For an e-commerce company to be a successful venture, it is imperative that it has all the ‘logistics’ wherewithal to ensure timely delivery of goods to customer. Indeed, all big companies not only keep an eye on availability of all sought after goods, their sources/points of supply, contractual agreements but also keep sufficient stocks in their own store houses.
In essence, e-commerce companies are very well positioned and adequately equipped to initiate and successfully consummate a sales transaction. In this backdrop, much touted argument that they are merely facilitators; that they just provide a platform where buyers and sellers meet is untenable. The stark reality is that they own goods, handle the logistics, make supplies and collect payments. Without any doubt, they have a liability to pay VAT.
Since, e-companies do not have to maintain physical shops and enjoy benefit of scale economy, their establishment and labor costs are substantially lower than mom-and-pop stores. This in turn, enables them to offer lower prices to buyers. The advantage of hassle free on-line shopping and phenomenal growth of internet has given them a further boost.
At present, there are more than 94 million broadband users in India, while the total internet connect population is close to 300 million. Of this, about 39 million Indians shop on-line (according to research report by consulting firm, AT Kearney done in April, 2015). This number will only increase leaps and bounds.
Opportunities galore are waiting to unfold for e-commerce companies. These companies will not only garner a good slice of future growth in retail business but also gain at the expense of brick and mortar outlets and shopping malls etc.
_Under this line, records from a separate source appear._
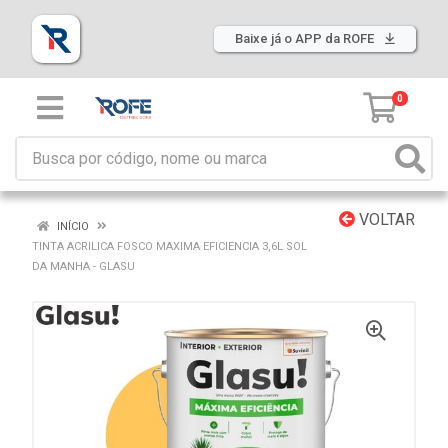
Baixe já o APP da ROFE
0
VOLTAR
INÍCIO
TINTA ACRILICA FOSCO MAXIMA EFICIENCIA 3,6L SOL
DA MANHA - GLASU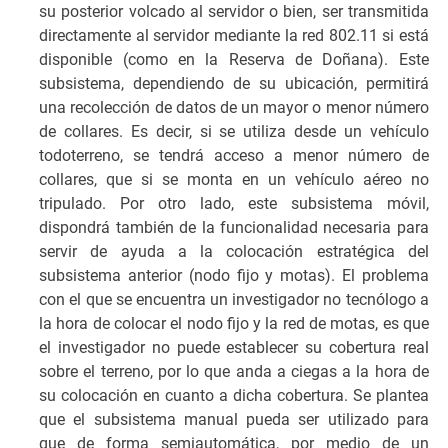
su posterior volcado al servidor o bien, ser transmitida
directamente al servidor mediante la red 802.11 si está
disponible (como en la Reserva de Doñana). Este
subsistema, dependiendo de su ubicación, permitirá
una recolección de datos de un mayor o menor número
de collares. Es decir, si se utiliza desde un vehículo
todoterreno, se tendrá acceso a menor número de
collares, que si se monta en un vehículo aéreo no
tripulado. Por otro lado, este subsistema móvil,
dispondrá también de la funcionalidad necesaria para
servir de ayuda a la colocación estratégica del
subsistema anterior (nodo fijo y motas). El problema
con el que se encuentra un investigador no tecnólogo a
la hora de colocar el nodo fijo y la red de motas, es que
el investigador no puede establecer su cobertura real
sobre el terreno, por lo que anda a ciegas a la hora de
su colocación en cuanto a dicha cobertura. Se plantea
que el subsistema manual pueda ser utilizado para
que de forma semiautomática, por medio de un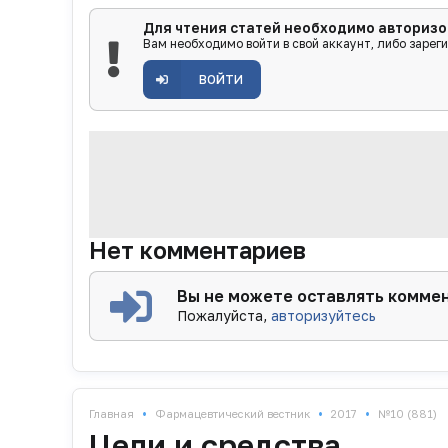
Для чтения статей необходимо авторизо
Вам необходимо войти в свой аккаунт, либо зарег
ВОЙТИ
Нет комментариев
Вы не можете оставлять комме
Пожалуйста,
авторизуйтесь
•
•
•
Главная
Фармацевтический вестник
2017
№10 (881)
Цели и средства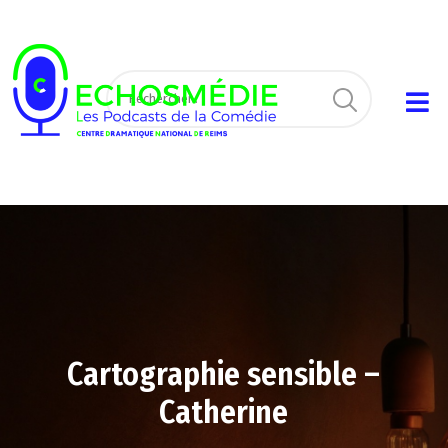
Cartographie sensible –
Catherine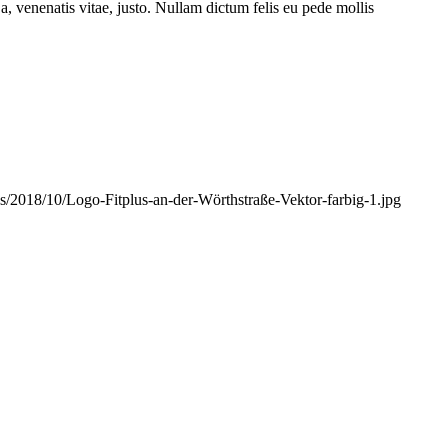
a, venenatis vitae, justo. Nullam dictum felis eu pede mollis
ads/2018/10/Logo-Fitplus-an-der-Wörthstraße-Vektor-farbig-1.jpg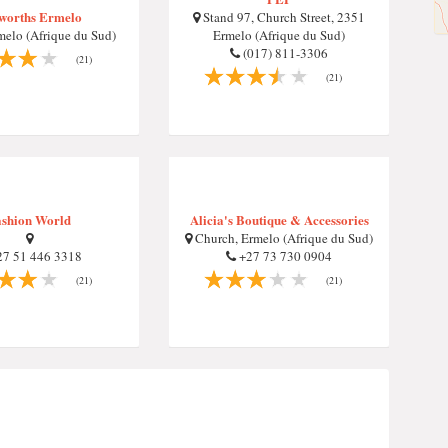
worths Ermelo
Stand 97, Church Street, 2351
elo (Afrique du Sud)
Ermelo (Afrique du Sud)
(017) 811-3306
(21)
(21)
ashion World
Alicia's Boutique & Accessories
Church, Ermelo (Afrique du Sud)
7 51 446 3318
+27 73 730 0904
(21)
(21)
A fair question then to ask is how could they remain out of the tax ambit?
These companies will necessarily have to come to terms with ground realities, remove the smokescreen that they have thus far erected around their operations and proactively engage with the state authorities to work out arrangements for payment of tax on all their sales transactions as per relevant state laws.
On its part, Modi – government should set up a committee of tax experts including representatives from center, states and industry & trade associations to get the entire issue examined comprehensively and suggest necessary amendments to VAT rules and regulations for adoption by all states preferably on a standardized template for ensuring full compliance.